To compare the distribution of different AMGs present in the genomes of representative T4-like cyanophages, a quantitative heatmap was constructed and the cyanophages were clustered based on their proteome (Figure 4). Among the 57 phages compared, the genome of Nanhaivirus ms29 contains a higher number of AMGs, exceeds approximately 85% of the phages analyzed. It has been suggested that the AMG repertoire of virus is correlated with its isolated environment (coastal vs. open ocean; Crummett et al., 2016). The presence of relatively large number of AMGs in the genome of Nanhaivirus ms29, which was isolated from open ocean, may indicate its coping strategies and adaptive evolution toward oligotrophic environments.

In addition, we observed that that the clade composed of Nanhaivirus ms29 and three other cyanophages exhibit a similar AMG composition, with only minor differences for some low-frequency AMGs among the clades, such as gnd, zwf, pyrBI, and pstS. To acquire phosphorus, cyanobacteria typically use an ABC-type phosphate transporter, consisting of a high affinity phosphate-binding protein (pstS) and two transmembrane proteins (pstC and pstA; Kamennaya et al., 2020).
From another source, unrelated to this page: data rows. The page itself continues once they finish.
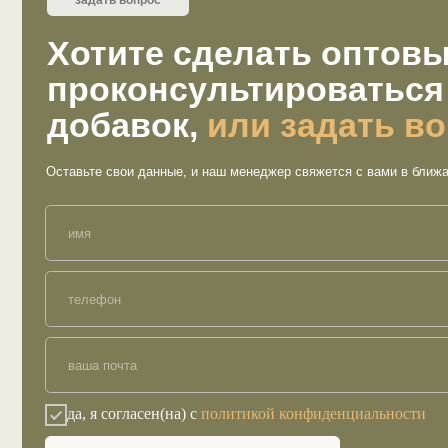
да, я согласен(на) с
политикой конфиденциальности
заказать обратный звонок
Меню
Покуп
Ответы на вопросы
Катало
Сертификаты
Акции
Отзывы
Доста
Стать партнером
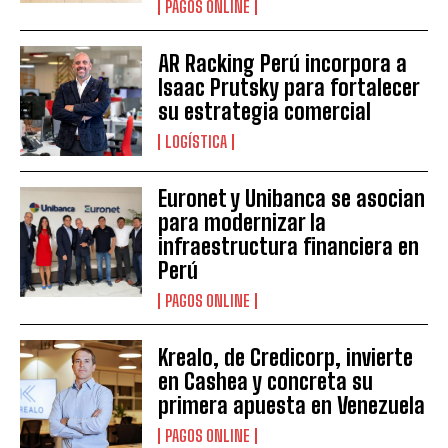
PAGOS ONLINE
AR Racking Perú incorpora a
Isaac Prutsky para fortalecer
su estrategia comercial
LOGÍSTICA
Euronet y Unibanca se asocian
para modernizar la
infraestructura financiera en
Perú
PAGOS ONLINE
Krealo, de Credicorp, invierte
en Cashea y concreta su
primera apuesta en Venezuela
PAGOS ONLINE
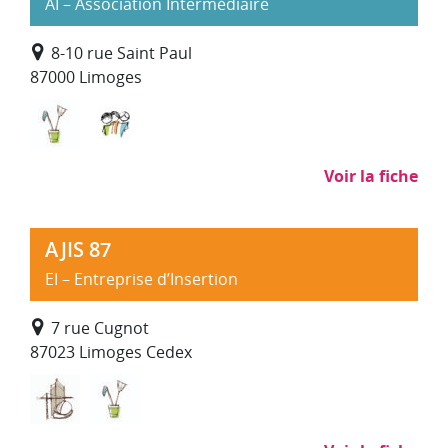
AI – Association Intermédiaire
8-10 rue Saint Paul
87000 Limoges
Nettoyage, propreté (hors SAP)
Services à la personne
Voir la fiche
AJIS 87
EI – Entreprise d’Insertion
7 rue Cugnot
87023 Limoges Cedex
Bâtiment Travaux Publics
Nettoyage, propreté (hors SAP)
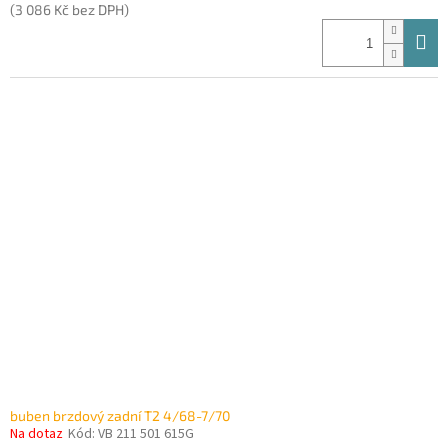
(3 086 Kč bez DPH)
buben brzdový zadní T2 4/68-7/70
Na dotaz
Kód:
VB 211 501 615G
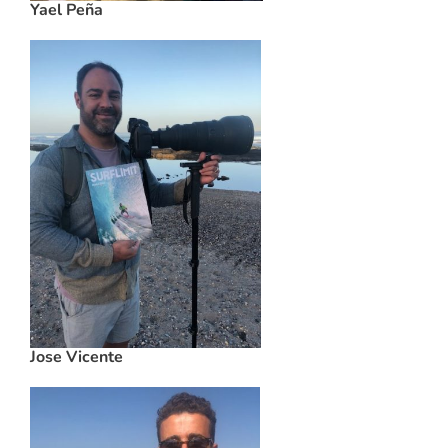
Yael Peña
Jose Vicente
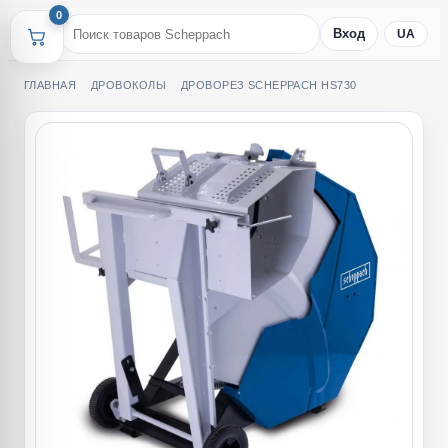
0
Вход
UA
ГЛАВНАЯ
ДРОВОКОЛЫ
ДРОВОРЕЗ SCHEPPACH HS730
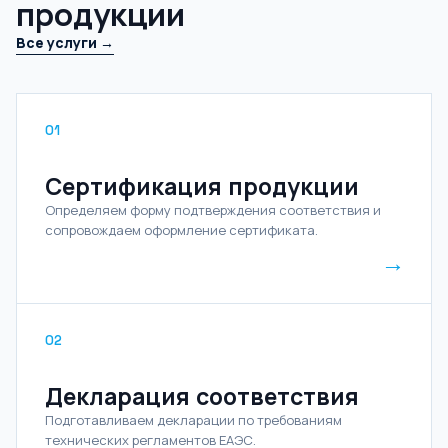
продукции
Все услуги →
01
Сертификация продукции
Определяем форму подтверждения соответствия и
сопровождаем оформление сертификата.
→
02
Декларация соответствия
Подготавливаем декларации по требованиям
технических регламентов ЕАЭС.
Studies have shown that the pstS gene in cyanophages can be effectively expressed during host infection and improve the phosphate uptake rate of the host after infection (Zhao et al., 2022), which may contribute to adaptation of the cyanophage to the oligotrophic environment. Coincide with our observation, pstS has been suggested to be one of the genes contributing to the difference in AMG content between coastal and open ocean phage isolates (Fuchsman et al., 2023). The enzymes produced by the gnd and zwf genes in cyanophages are involved in the pentose phosphate pathway, an important metabolic pathway providing reducing capacity and the carbon skeleton required for biosynthesis (Thompson et al., 2011). The enzymes produced by these two genes can convert 6-phosphogluconate to NADPH and ketones. This process could be important for the growth and replication of oligotrophic cyanophages, as NADPH is a crucial cofactor needed for energy production and biosynthesis (Doron et al., 2016). PyrBI that encodes catalytic subunit of aspartate carbamoyltransferase catalyzes the first step in the pyrimidine biosynthetic pathway. However, the role of pyrBI in cyanophages is still not clear. In brief, variation in content of AMGs among closely related cyanophages reflect the different horizontal evolutionary paths resulting from selection under diverse environmental pressures during vertical evolution of homologous cyanophages. Therefore, further research on AMGs among cyanophages of different habitats will deepen our understanding of cyanophage-host interactions in the environment.

The biogeographical distribution of Nanhaivirus ms29 was examined in 154 viral metagenomes from five VEZs (Vertical Ecological Zones) of the Global Ocean Viromes (GOV2.0) dataset, which included the Arctic (ARC), Antarctic (ANT), temperate and tropical epipelagic (EPI), temperate and tropical mesopelagic (MES), and bathypelagic (BATHY) regions (Gregory et al., 2019). We selected 45 cyanophage sequences from different cyanophage genera under Kyanoviridae as references and compared their absolute abundance in GOV2.0 (Figure 5A). In T4-like phages, the abundance of Nanhaivirus ms29 is relatively low, with the highest abundance observed in the EPI and MES regions. Despite its low abundance, Nanhaivirus-ms29 was widely distributed across the Indian, Pacific, Atlantic, Arctic, and Antarctic Oceans, with a higher relative abundance in the Indian Ocean than other regions (Figure 5B). Notably, Nanhaivirus ms29 was highly abundant in the nearshore waters of the Arabian Sea and the Red Sea compared to other sea areas. Furthermore, Nanhaivirus ms29 was also detected in the arctic pole.